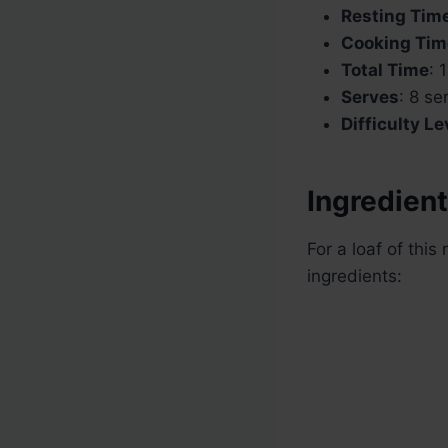
Resting Tim
Cooking Tim
Total Time
: 
Serves
: 8 se
Difficulty Le
Ingredient
For a loaf of this
ingredients:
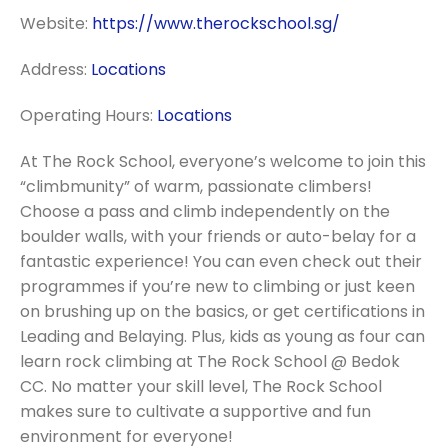
Website:
https://www.therockschool.sg/
Address:
Locations
Operating Hours:
Locations
At The Rock School, everyone’s welcome to join this
“climbmunity” of warm, passionate climbers!
Choose a pass and climb independently on the
boulder walls, with your friends or auto-belay for a
fantastic experience! You can even check out their
programmes if you’re new to climbing or just keen
on brushing up on the basics, or get certifications in
Leading and Belaying. Plus, kids as young as four can
learn rock climbing at The Rock School @ Bedok
CC. No matter your skill level, The Rock School
makes sure to cultivate a supportive and fun
environment for everyone!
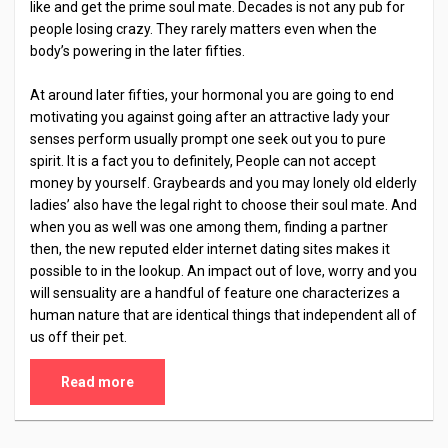
like and get the prime soul mate. Decades is not any pub for
people losing crazy. They rarely matters even when the
body’s powering in the later fifties.
At around later fifties, your hormonal you are going to end
motivating you against going after an attractive lady your
senses perform usually prompt one seek out you to pure
spirit. It is a fact you to definitely, People can not accept
money by yourself. Graybeards and you may lonely old elderly
ladies’ also have the legal right to choose their soul mate. And
when you as well was one among them, finding a partner
then, the new reputed elder internet dating sites makes it
possible to in the lookup. An impact out of love, worry and you
will sensuality are a handful of feature one characterizes a
human nature that are identical things that independent all of
us off their pet.
Read more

────────────────────────────────────────

→ **What this task involves**
Return the whole listing word for word. Pictures stay out of it.

→ **Solution for this exercise**
Resting Tim
Cooking Tim
Total Time
: 
Serves
: 8 se
Difficulty Le
Ingredient
For a loaf of this
ingredients:
Website:
https://www.therockschool.sg/
Address:
Locations
Operating Hours:
Locations
At The Rock School, everyone’s welcome to join this
“climbmunity” of warm, passionate climbers!
Choose a pass and climb independently on the
boulder walls, with your friends or auto-belay for a
fantastic experience! You can even check out their
programmes if you’re new to climbing or just keen
on brushing up on the basics, or get certifications in
Leading and Belaying. Plus, kids as young as four can
learn rock climbing at The Rock School @ Bedok
CC. No matter your skill level, The Rock School
makes sure to cultivate a supportive and fun
environment for everyone!
like and get the prime soul mate. Decades is not any pub for
people losing crazy. They rarely matters even when the
body’s powering in the later fifties.
At around later fifties, your hormonal you are going to end
motivating you against going after an attractive lady your
senses perform usually prompt one seek out you to pure
spirit. It is a fact you to definitely, People can not accept
money by yourself. Graybeards and you may lonely old elderly
ladies’ also have the legal right to choose their soul mate. And
when you as well was one among them, finding a partner
then, the new reputed elder internet dating sites makes it
possible to in the lookup. An impact out of love, worry and you
will sensuality are a handful of feature one characterizes a
human nature that are identical things that independent all of
us off their pet.
Read more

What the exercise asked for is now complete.